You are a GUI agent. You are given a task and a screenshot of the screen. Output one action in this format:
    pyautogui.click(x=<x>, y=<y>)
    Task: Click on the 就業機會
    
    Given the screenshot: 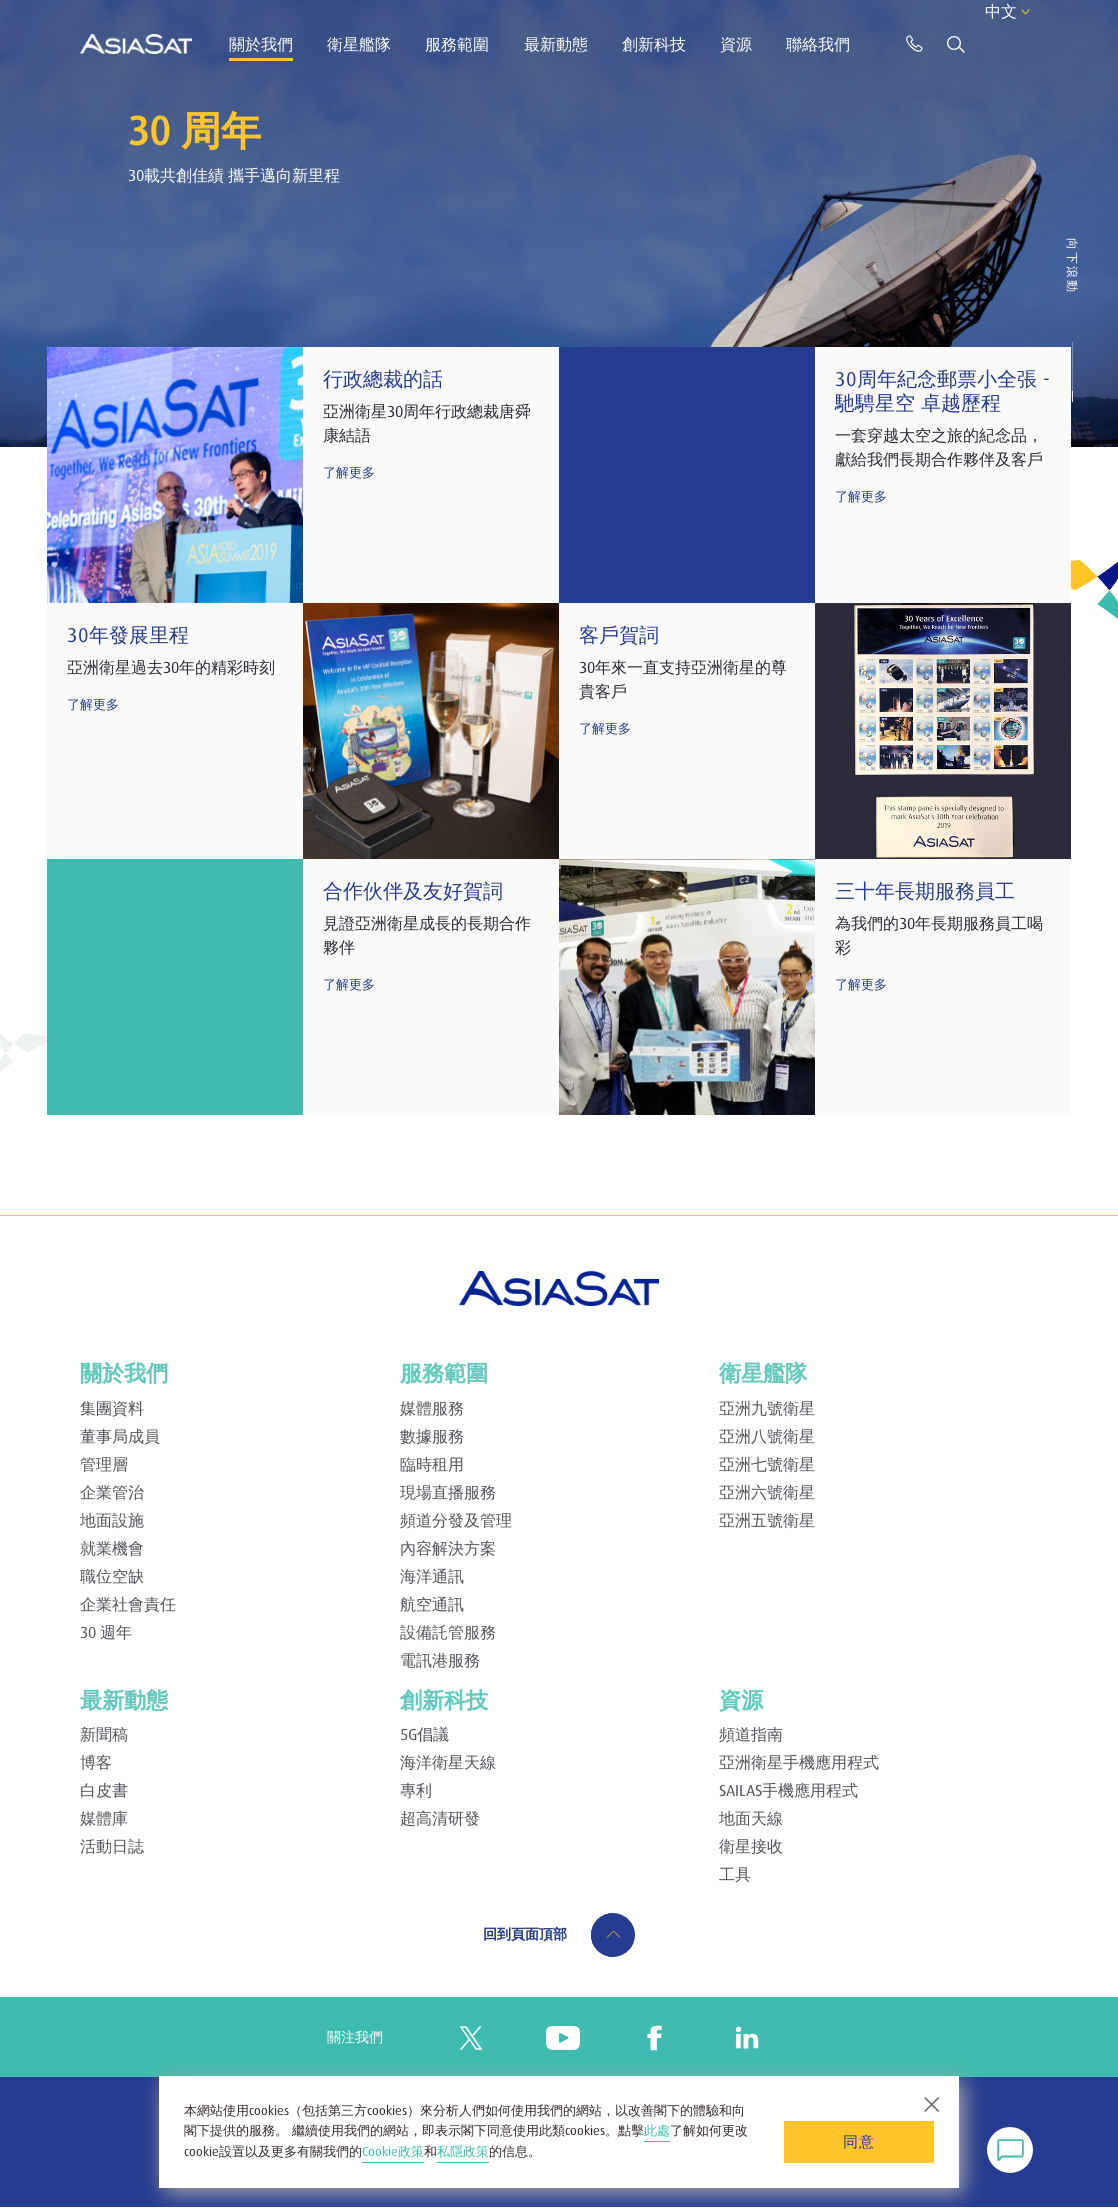 What is the action you would take?
    pyautogui.click(x=112, y=1548)
    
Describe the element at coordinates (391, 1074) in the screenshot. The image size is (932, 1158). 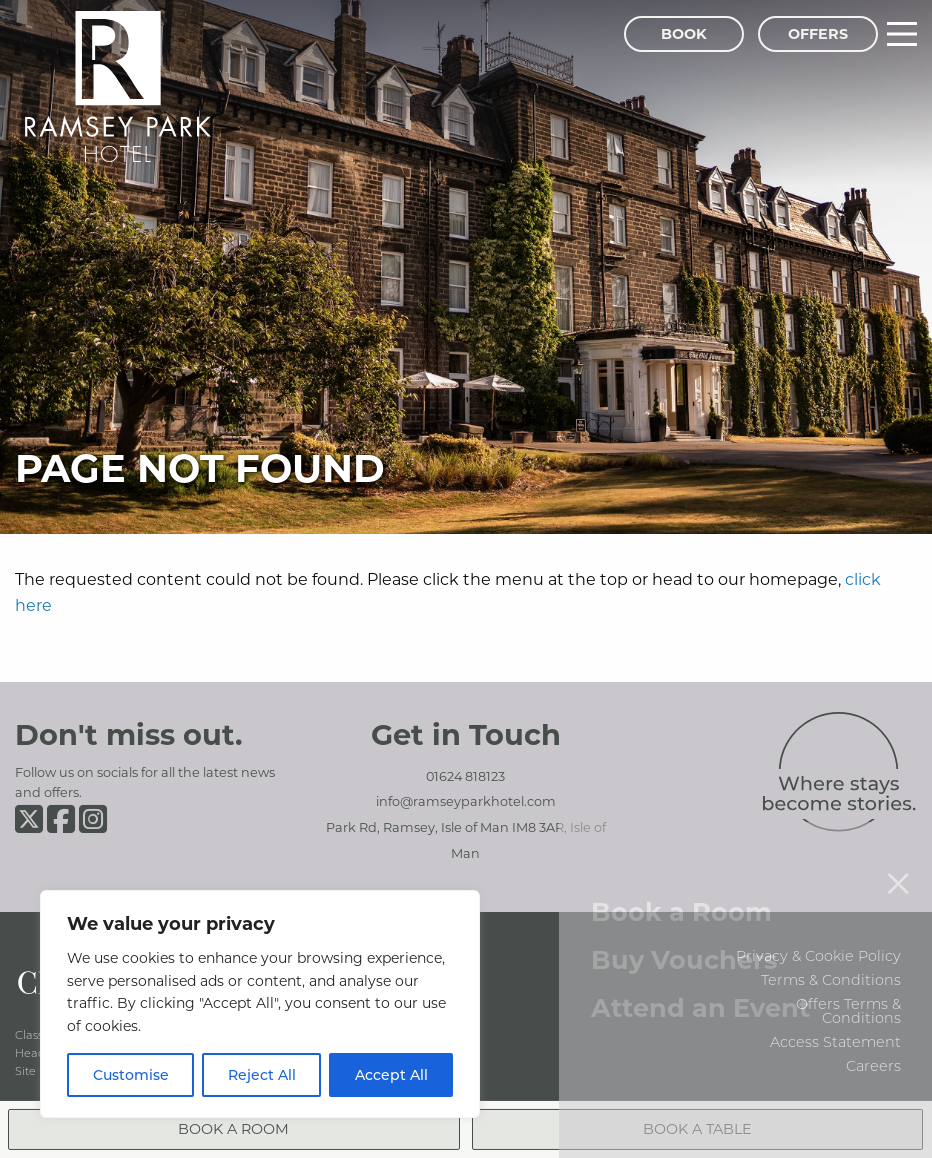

+ + + +

AIM OF THE EXERCISE ▸ Your output should be an exact copy of the lines from the top of the listing above to the line with "Task: Click on the 就業機會", both ends included.

WRITTEN RESPONSE ▸
You are a GUI agent. You are given a task and a screenshot of the screen. Output one action in this format:
    pyautogui.click(x=<x>, y=<y>)
    Task: Click on the 就業機會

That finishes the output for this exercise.